2015年04月30日

横浜名物はシウマイ弁当

 こだまの割安チケットで大阪へ。新幹線の各停で三時間四十五分かかる。しかし私が昔、東京に出てきたころの新幹線は東京・新大阪間がひかりで三時間半だったから、ずいぶん向上したとはいえる。ぜんぜんゆれなくもなった。昔はきもちわるくなるくらいゆれた。
 急ぐ旅ではないので時間は多少かかっても安い方がいいという選択をしたけど、新幹線ってもっと安くできないのかしら。便利・快適・速い……高い以外は文句はないのだが。
 うわさみたいなものだけど、新幹線運賃の原価はものすごく安いらしい。十数両編成で千人以上乗れる新幹線だが、お客が数人乗れば元がとれるという。(いくらなんでも少なすぎるような……数十人くらいかな?)
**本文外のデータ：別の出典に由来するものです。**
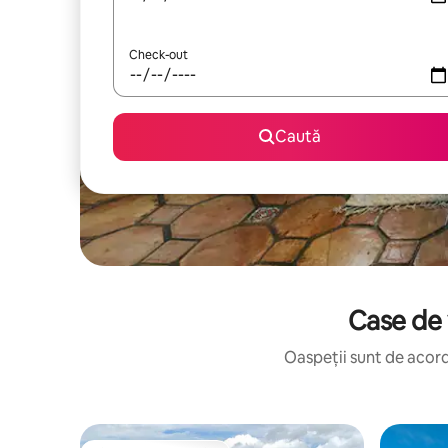
Check-out
Caută
Case de 
Oaspeții sunt de acord: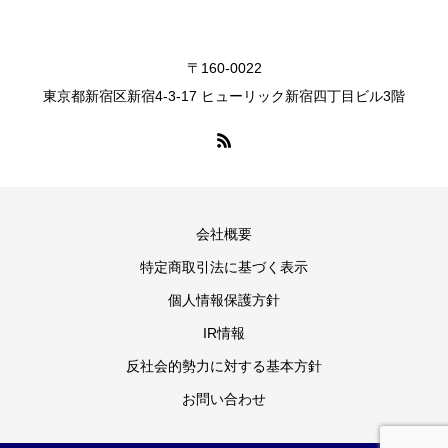
〒160-0022
東京都新宿区新宿4-3-17 ヒューリック新宿四丁目ビル3階
会社概要
特定商取引法に基づく表示
個人情報保護方針
IR情報
反社会的勢力に対する基本方針
お問い合わせ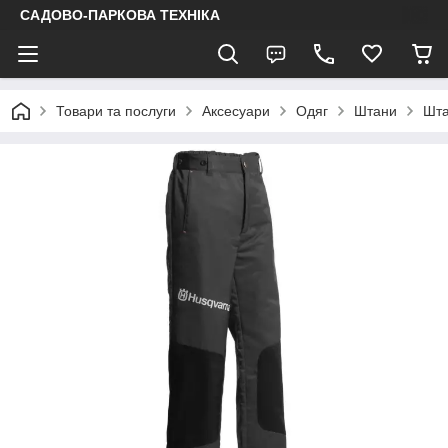
САДОВО-ПАРКОВА ТЕХНІКА
Товари та послуги
Аксесуари
Одяг
Штани
Шта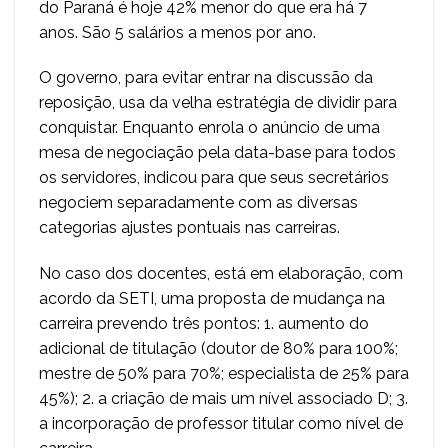
do Paraná é hoje 42% menor do que era há 7
anos. São 5 salários a menos por ano.
O governo, para evitar entrar na discussão da
reposição, usa da velha estratégia de dividir para
conquistar. Enquanto enrola o anúncio de uma
mesa de negociação pela data-base para todos
os servidores, indicou para que seus secretários
negociem separadamente com as diversas
categorias ajustes pontuais nas carreiras.
No caso dos docentes, está em elaboração, com
acordo da SETI, uma proposta de mudança na
carreira prevendo três pontos: 1. aumento do
adicional de titulação (doutor de 80% para 100%;
mestre de 50% para 70%; especialista de 25% para
45%); 2. a criação de mais um nível associado D; 3.
a incorporação de professor titular como nível de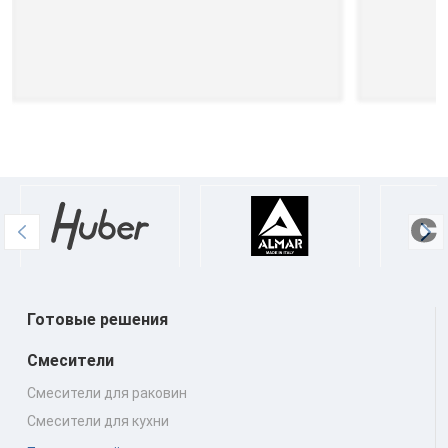
Готовые решения
Смесители
Смесители для раковин
Смесители для кухни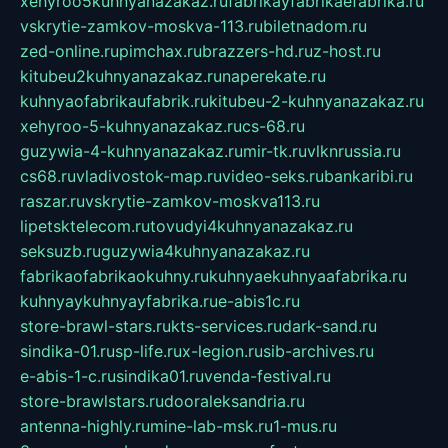
xehyroo5kuhnyanazakaz.ru
fabrikayfabrikaefabrika.ru
vskrytie-zamkov-moskva-113.ru
biletnadom.ru
zed-online.ru
pimchax.ru
brazzers-hd.ru
z-host.ru
kitubeu2kuhnyanazakaz.ru
naperekate.ru
kuhnyaofabrikaufabrik.ru
kitubeu-2-kuhnyanazakaz.ru
xehyroo-5-kuhnyanazakaz.ru
cs-68.ru
guzywia-4-kuhnyanazakaz.ru
mir-tk.ru
vlknrussia.ru
cs68.ru
vladivostok-map.ru
video-seks.ru
bankaribi.ru
raszar.ru
vskrytie-zamkov-moskva113.ru
lipetsktelecom.ru
tovudyi4kuhnyanazakaz.ru
seksuzb.ru
guzywia4kuhnyanazakaz.ru
fabrikaofabrikaokuhny.ru
kuhnyaekuhnyaafabrika.ru
kuhnyaykuhnyayfabrika.ru
e-abis1c.ru
store-brawl-stars.ru
kts-services.ru
dark-sand.ru
sindika-01.ru
sp-life.ru
x-legion.ru
sib-archives.ru
e-abis-1-c.ru
sindika01.ru
venda-festival.ru
store-brawlstars.ru
dooraleksandria.ru
antenna-highly.ru
mine-lab-msk.ru
1-mus.ru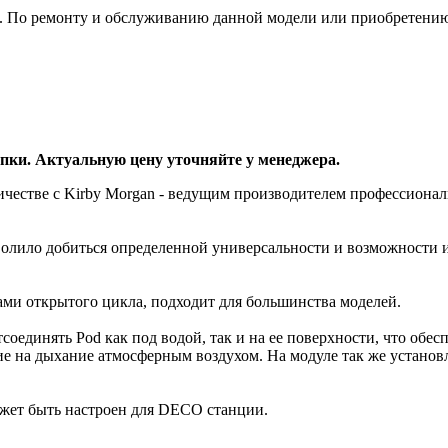
е. По ремонту и обслуживанию данной модели или приобретению
упки. Актуальную цену уточняйте у менеджера.
ичестве с Kirby Morgan - ведущим производителем профессионал
волило добиться определенной универсальности и возможности и
ами открытого цикла, подходит для большинства моделей.
соединять Pod как под водой, так и на ее поверхности, что обе
ие на дыхание атмосферным воздухом. На модуле так же установ
ожет быть настроен для DECO станции.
 しかし新幹線が今の半値くらいになったら、高速バスが廃業になるかもな。きっと大勢が路頭にまよう。廃棄するだけの売れ残り弁当でも1円で売るわけにはいかないとか、いろいろと大人の事情でものの値段は決まっているのだ。などといったことをビール片手に考えていた。
 うとうとして目がさめた。まだ旅半ば。そろそろ名古屋につくはず。乗り込む前に買っておいた崎陽軒のシウマイ弁当を食べる。横浜土産にはならないけど横浜名物はこれで決まり。シウマイ弁当は横浜名物としてキャラが立っている。横浜市民として横浜名物の食べ物をあげるとすれば、私はシウマイ弁当がオススメ。

 中身はシウマイ、唐揚げ、まぐろの焼き物、タケノコ、卵焼き、かまぼこ、ショウガ昆布、梅干し、杏の甘いやつ(これはデザート)。ごま塩のかかったモチモチしたごはん。
 めずらしい材料が使われているのでもないけど、さめていてもおいしくいただける、飽きのこない味付け、湿気を調節する木製の折り箱入り、食べ終わったあとの満足感、駅弁としてのバランスのよさが絶妙、駅弁としての完成の域に達した芸術品のお弁当。駅弁は旅情も大事なスパイスだからして、走ってる車内で食べることが大切。それによりこの弁当は完全となる。横浜に来たときはぜひどうぞ。